# Postage?



## Alex L (Oct 25, 2005)

Hi Johnny,

Can i pay extra for guaranteed next day delivery? as my postie/delivery peeps are a bit hit and miss with the next day delivery.

I wanted to order some Last Touch, Megs medium pro clay, and 3 LC orange 6-1/2" PC pads on friday to use this weekend on the Megane?

Cheers

Alex


----------



## Alex L (Oct 25, 2005)

anyone????


----------



## Johnnyopolis (Oct 25, 2005)

Sorry Alex, 

Been a bit hectic here this week... If I dont reply quickly enough bud, drop me a line john @ cleanandshiny.co.uk obviously without the spaces!
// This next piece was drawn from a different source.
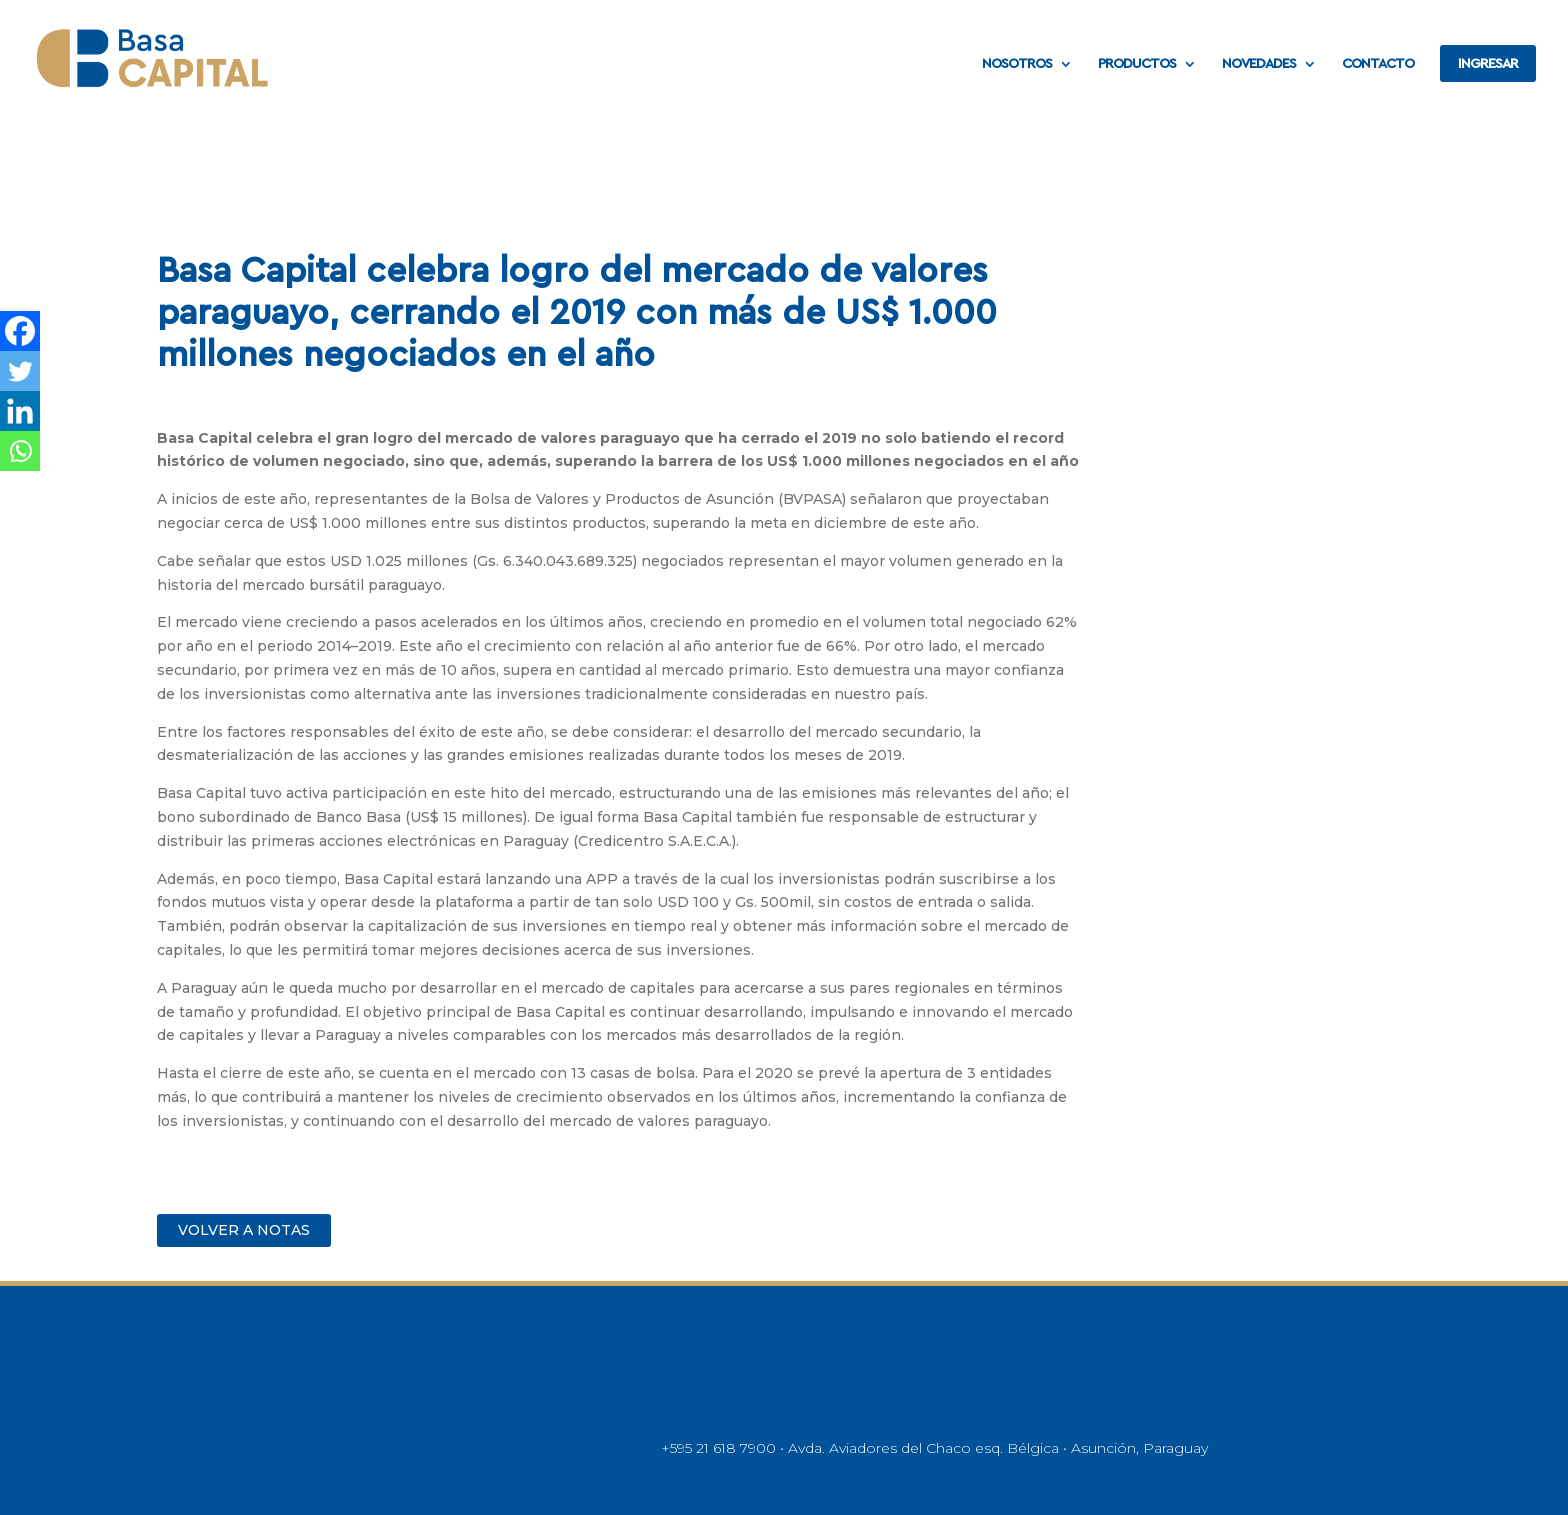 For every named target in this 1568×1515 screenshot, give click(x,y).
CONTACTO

We dont have any of the 6" pads and we are also waiting for Meguiars to deliver our back orders and outstanding orders. They have told me that it should be on Friday. 
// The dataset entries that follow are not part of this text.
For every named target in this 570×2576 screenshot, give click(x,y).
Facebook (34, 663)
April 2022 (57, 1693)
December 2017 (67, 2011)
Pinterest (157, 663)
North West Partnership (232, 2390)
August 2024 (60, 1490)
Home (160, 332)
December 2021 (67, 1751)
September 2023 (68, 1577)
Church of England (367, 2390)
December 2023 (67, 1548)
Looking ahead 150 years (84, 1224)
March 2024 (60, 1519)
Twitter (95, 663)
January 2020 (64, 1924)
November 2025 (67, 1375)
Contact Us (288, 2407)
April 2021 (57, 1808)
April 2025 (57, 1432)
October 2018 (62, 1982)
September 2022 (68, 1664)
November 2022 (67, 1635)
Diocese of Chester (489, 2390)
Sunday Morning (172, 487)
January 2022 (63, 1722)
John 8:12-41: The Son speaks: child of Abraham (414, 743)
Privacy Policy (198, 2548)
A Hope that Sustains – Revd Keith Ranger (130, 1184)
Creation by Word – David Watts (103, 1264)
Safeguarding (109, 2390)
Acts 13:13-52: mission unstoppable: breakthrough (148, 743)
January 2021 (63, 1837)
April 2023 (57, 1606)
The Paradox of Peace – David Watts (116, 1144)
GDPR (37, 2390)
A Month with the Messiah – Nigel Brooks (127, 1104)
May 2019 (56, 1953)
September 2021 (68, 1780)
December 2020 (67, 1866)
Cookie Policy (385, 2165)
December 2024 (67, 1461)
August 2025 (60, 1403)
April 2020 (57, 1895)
Sorry bud, if I had the stuff it would be over to you!! The only other option is for me to drive it to southampton on Saturday if that helps  (theres service)


----------



## Alex L (Oct 25, 2005)

Thanks Johnny:thumb: 

That is service, but not one i'd expect you to do.
After all it is your time off and after last weekend i think you deserve to put your feet up  
And as its looking like rain all weekend i'll just order the bits that are in stock, then wait for the rest.

I thought Megs got over their delivery problems


----------